Why? Because Things Go Wrong at Scale

Most of the time, we solve the state management problem by simply creating stateless services. Of course, the state goes somewhere... but we push that work as far down to the authoritative store as possible.

The problem is, at some point the system you're working on is that authoritative store. It's writing bytes to disk, or orchestrating an in-progress job, or holding a lock on a sensor, or something.

And when things to wrong—and they will—you won't always be able to reproduce the issue elsewhere. Sometimes the conditions take days to trigger. Sometimes it takes a very specific combination of steps between actors that is more likely to happen in production.
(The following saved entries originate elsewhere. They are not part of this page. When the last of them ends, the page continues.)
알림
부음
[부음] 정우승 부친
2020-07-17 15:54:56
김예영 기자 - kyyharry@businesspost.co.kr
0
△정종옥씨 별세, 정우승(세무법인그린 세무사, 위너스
Whatever the reason, sometimes the production box currently facing the issue is the only specimen available for you to diagnose. At that point, the only thing for you to do is remove the machine from the LB rotation and fire up those ops tools!

Network CLI Magic in Three Files

Here's an excerpt from a sample application showing how easy it is to add a telnet interface to a JVM application using Vert.x.
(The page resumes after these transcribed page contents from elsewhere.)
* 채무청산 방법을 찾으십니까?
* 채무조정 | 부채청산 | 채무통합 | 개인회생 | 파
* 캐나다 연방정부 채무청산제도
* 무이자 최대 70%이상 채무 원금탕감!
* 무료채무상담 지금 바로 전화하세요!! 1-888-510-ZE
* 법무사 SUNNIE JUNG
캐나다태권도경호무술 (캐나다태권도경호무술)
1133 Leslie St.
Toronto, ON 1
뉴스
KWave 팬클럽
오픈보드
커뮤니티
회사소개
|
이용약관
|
  • ShellVerticle.kt spins up the telnet interface.
  • WebVerticle.kt spins up a simple web server that modifies a bit of state with each request, and registers a command with the shell to reflect that state.
  • VertxPlaygroundMain.kt is the entrypoint for the application which mounts these two verticles.

We can see this in action:

From top to bottom:

  • Window 1 is running the application
  • Window 2 is sending a curl request to http://localhost:8080 every 2 seconds, slowly incrementing our request count
  • Window 3 is our interactive telnet session, where we run the request-count we registered in WebVerticle.kt. It echos back the count at the time the command is processed.

Danger and Responsibility

While the above demo application merely reads a value from the service, it's equally possible to write them. This power comes with a burden of responsibility. You generally don't want to be making out-of-band, volatile configuration changes—ones that wouldn't last a restart—to your service. Such changes should usually go through a proper change management system to ensure consistency and auditability across the entire service fleet—especially in the face of restarts and future deployments.

But such changes can be carefully applied in a diagnostic context. For example, it's reasonable to manually enable a backpressure mechanism so a downstream load balancer drains existing and future traffic from your server, letting you diagnose the live machine without risking customer impact.

Conclusion

I hope this preview sparked your imagination of what's possible.

  • Imagine being able to dynamically load and unload ephemeral workloads atop your service.
  • Imagine being able to manually issue commands to approve gated, potentially damaging operations.
  • Imagine being able to dynamically reconfigure your application to test failure scenarios in real time.
  • Imagine being able to tap into a live WebSocket connection to inspect and debug client-side state.

Vert.x makes adding operator interfaces to JVM applications trivially easy. Because Vert.x is implemented as a library rather than framework, adding it to an existing application is relatively simple regardless of your other technology choices. Once you have this in your tool-kit, you begin to see possibilities everywhere.